A virtual machine is a software computer that, like a physical computer, runs an operating system and applications. The virtual machine is comprised of a set of specification and configuration files and is backed by the physical resources of a host. Every virtual machine has virtual devices that provide the same functionality as physical hardware and have additional benefits in terms of portability, manageability, and security.
A virtual machine consists of several types of files that you store on a supported storage device. The key files that make up a virtual machine are the configuration file, virtual disk file, NVRAM setting file, and the log file. You configure virtual machine settings through the vSphere Web Client or the vSphere Client. You do not need to touch the key files.
A virtual machine can have more files if one or more snapshots exist or if you add Raw Device Mappings (RDMs).
A virtual machine (VM) is a software implementation of a computing environment in which an operating system (OS) or program can be installed and run.
The virtual machine typically emulates a physical computing environment, but requests for CPU, memory, hard disk, network and other hardware resources are managed by a virtualization layer which translates these requests to the underlying physical hardware.
VMs are created within a virtualization layer, such as a hypervisor or a virtualization platform that runs on top of a client or server operating system. This operating system is known as the host OS. The virtualization layer can be used to create many individual, isolated VM environments.
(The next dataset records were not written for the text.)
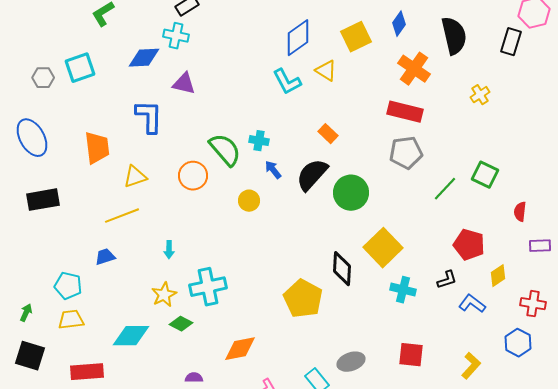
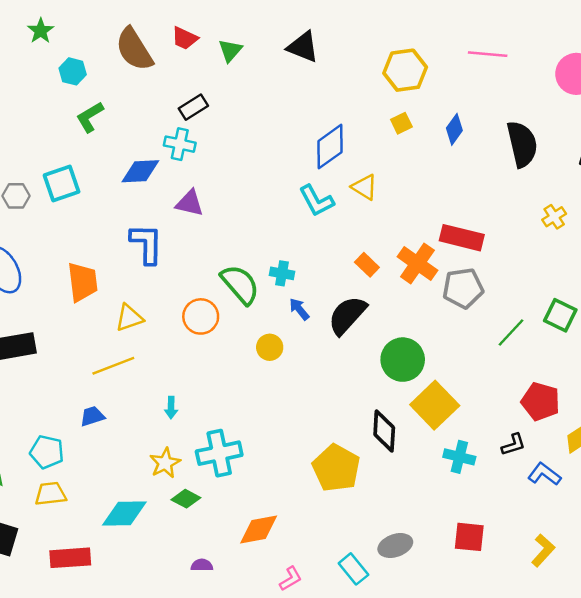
yellow square: (356, 37) -> (401, 123), moved, size x0.6
orange cross: (414, 69) -> (417, 264), moved
green circle: (351, 193) -> (403, 360), moved

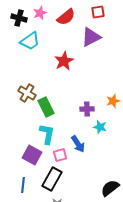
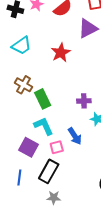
cyan trapezoid: (30, 41) -> (21, 46), moved
cyan L-shape: (47, 134) -> (44, 126), turned -35

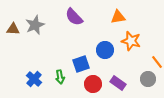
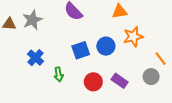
orange star: (131, 41) -> (133, 37), turned -30
blue square: (81, 64) -> (81, 50), moved
blue cross: (34, 79) -> (35, 58), moved

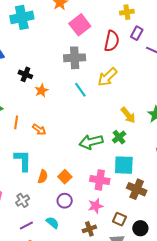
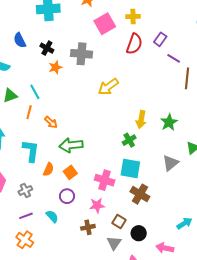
yellow cross: (127, 12) -> (133, 16), moved
gray cross: (75, 58) -> (81, 54), moved
black cross: (25, 74) -> (47, 48), moved
yellow arrow: (107, 77) -> (108, 87), moved
cyan line: (80, 90) -> (35, 92), moved
orange star: (41, 91) -> (55, 67), moved
yellow arrow: (128, 115) -> (141, 120), turned 42
green arrow: (91, 142) -> (71, 145), moved

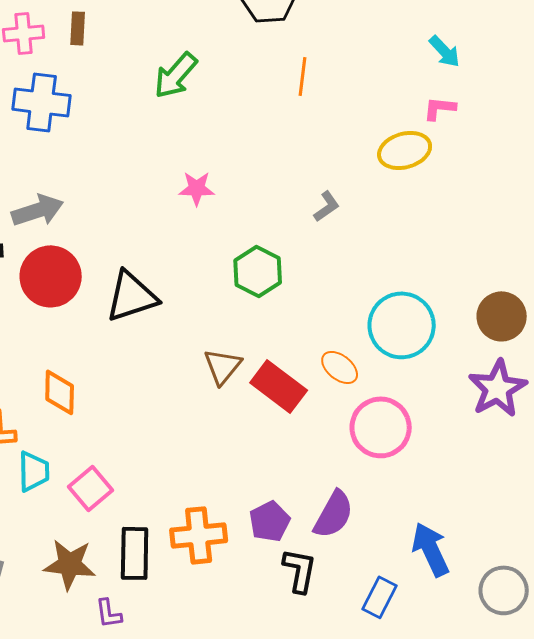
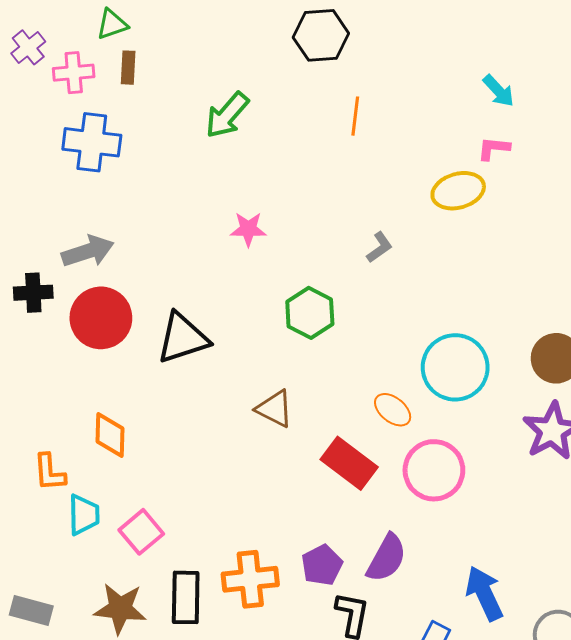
brown triangle: (223, 366) -> (274, 409), turned -42
red rectangle: (279, 386) -> (349, 463), moved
Typically, guest operating systems and programs are not aware that they are running on a virtual platform and, as long as the VM’s virtual platform is supported, this software can be installed in the same way it would be deployed to physical server hardware. For example, the guest OS might appear to have a physical hard disk attached to it, but actual I/O requests are translated by the virtualization layer so they actually occur against a file that is accessible by the host OS.